Many communications companies have had their own voice labs for several years, aimed mainly at “enhancing the telephony experience”. As comms and IT have converged, these technologies have been applied to computer applications. For example, last year Lucent announced a pact with Unisys, in which Lucent’s technology would be used to develop an integrated speech recognition software package. Start-up companies such as SpeechWorks and Nuance have been set up with the objective of providing voice-enabled application development tools. So far, the results have been fair to middling: in general the best results come from the systems with limited scope (such as eTrade’s and BT’s voice-driven stock systems).
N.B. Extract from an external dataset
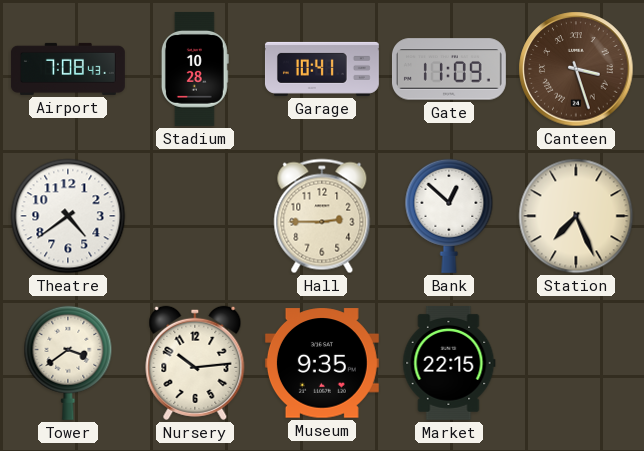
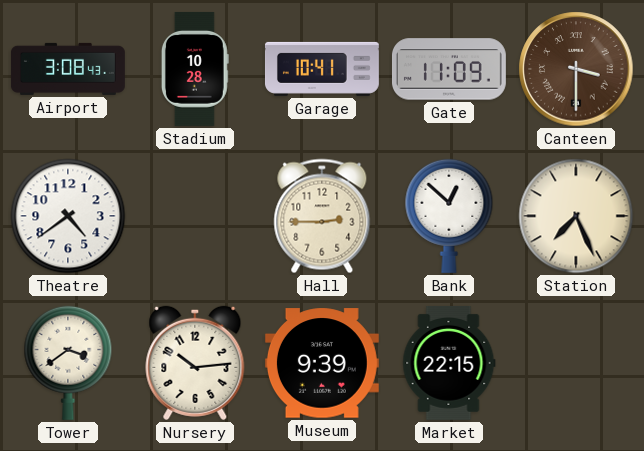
Airport: 7:08 -> 3:08
Canteen: 3:27 -> 3:30
Museum: 9:35 -> 9:39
Herein lies the danger: prospective customers remain skeptical, while there is a lack of installed systems with sufficient wow factor to sway them.
In line with the test of the application development industry, component-based development is the adopted direction of the major players. SpeechWorks have released a comprehensive set of Java and ActiveX applets to recognise common structures such as names, addresses, dates and so on, as well as applets for standard applications such as SAP. Similarly, a few days ago Nuance released their first set of voice components, as Java Beans.
Voice recognition is no longer about the quality of the recognition engine, as this technology is sufficiently advanced and improving all the time. Rather it is about the ability to automate dialogues which may occur between end user and machine. Just as with the Web, the voice caller can very easily get turned off by requests for irrelevant or badly ordered information so usability becomes a primary issue, a fact recognised by SpeechWorks’ own development methodology. We are likely to see a number of voice-controlled applications in the future, based on the component model, and the chances are they will become acceptable as their quality improves and their numbers increase. The death of the touch-tone interface is an imminent and welcome consequence of this (though it should be remembered that the bad press of DTMF is as much down to the interface design as the technology). Call centres are the primary market for this: call centre managers will find voice technology indispensable in achieving their “improved service, reduced costs” mantra.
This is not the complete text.